Over the next few weeks, Vulture is talking to the screenwriters behind 2012's most acclaimed movies about the scenes they found most difficult to crack. What pivotal sequences underwent the biggest transformations on their way from script to screen? Today, Chris Terrio discusses a tonally tricky scene from Argo:
One of the more common critiques of a screenplay one is likely to hear in Hollywood is that a script has "too many men in rooms talking" (which always strikes me as bizarre, since roughly two thirds of The Godfather consists of men in rooms talking. Taken to heart, this note would have given us the tarantella and not "I believe in America" as the opening of the greatest Hollywood film ever made). I knew before I even attempted to write what became Scene 58 of Argo — a scene of nine men sitting in a conference room talking through various scenarios for a cover story to get Americans out of Iran — that the scene would be more difficult to pull off than any of the more (ostensibly) complicated set pieces in the film.

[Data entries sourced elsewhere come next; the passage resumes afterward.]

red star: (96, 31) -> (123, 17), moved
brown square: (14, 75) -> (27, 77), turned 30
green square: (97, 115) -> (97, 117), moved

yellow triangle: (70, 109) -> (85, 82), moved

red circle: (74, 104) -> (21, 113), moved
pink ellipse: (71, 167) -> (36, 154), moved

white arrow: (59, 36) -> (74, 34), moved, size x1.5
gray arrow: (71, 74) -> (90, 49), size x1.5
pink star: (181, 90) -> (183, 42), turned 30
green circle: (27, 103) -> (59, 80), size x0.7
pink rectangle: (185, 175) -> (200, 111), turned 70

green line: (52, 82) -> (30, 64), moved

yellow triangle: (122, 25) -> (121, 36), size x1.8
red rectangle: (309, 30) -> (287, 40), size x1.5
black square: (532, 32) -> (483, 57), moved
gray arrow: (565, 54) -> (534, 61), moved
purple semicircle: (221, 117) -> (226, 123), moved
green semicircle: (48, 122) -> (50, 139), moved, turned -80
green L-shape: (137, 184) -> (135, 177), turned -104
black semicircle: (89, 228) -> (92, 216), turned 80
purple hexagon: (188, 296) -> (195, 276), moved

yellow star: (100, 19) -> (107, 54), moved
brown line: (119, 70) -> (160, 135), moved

A scene at Mehrabad Airport in 1979 is, by comparison, easy to write, because the story can be told through images: a portrait of the Ayatollah glowering over a crowd; the glimpsed tragedy of a refugee woman being yanked away from her husband. It's the juxtaposition of image against image, as any good Bolshevik filmmaker knows, that tells the story; yet in a conference room, there's nothing to cut to except the actors' faces. The writing in a scene like this is, in effect, naked. The tension has to come from the audience's awareness of subtle shifts of power in the room.
As Scene 58 proceeds, top-floor officials from the CIA and State Department debate ideas for cover stories, each idea worse than the last, though no one in the room dares to point out that these Important Men thinking Important Thoughts are, in fact, delusional — no one except our hero, Tony Mendez. I knew that the crucial beat in the scene (and a major turning point in the film, both for its story and in its tone) would come when Mendez finally decided to speak up to his superiors, exposing the absurdity of their plans and, in effect, volunteering to take over the Tehran operation. I also knew that the moment was fraught: Mendez is a jaded CIA veteran, not an innocent pointing out that the bureaucratic emperors are naked. He couldn't seem smug, or overtly disrespectful to his superiors, and he needed to speak in the jargon of intelligence professionals. Yet he had to make his case and lay bare the absurdity of the State Department's plans (which, incredibly, were real: Officials at Foggy Bottom wanted to put the six escaped Americans on bicycles and tell them, in effect, "Pedal north until you smell Turkish food").
As I wrote and rewrote the scene, trying to get the tone right, I found myself returning to screenplays by writers like Chayefsky and Goldman, two masters who were writing at the time that Argo takes place (Goldman is, of course, still writing and still a master). In their films of the period, one line spoken by a man (or a woman) in a room could change the tone not only of a scene, but of an entire film. And these writers could do it without grandiloquence, but with precision, and often with spitballs — shifting a conversation with an ironic barb that could render the boardroom of a television network or an editorial meeting at the Washington Post speechless. How would these guys write the scene?
I settled on the idea that Mendez would throw a spitball into the self-serious conversation by making a joke about giving the bicycle escapees Gatorade. (Which meant I had to determine whether Gatorade was on the market and a commonly recognized brand in December of 1979. I celebrated when I found a Time Magazine from the year before featuring a dehydrated athlete with a Village People–style mustache: "Gatorade: When You're Thirsty to Win." So the Gatorade could stay.) Mendez would make his off-hand joke. The table would go silent. The attention of the room would shift to the court jester speaking truth to power.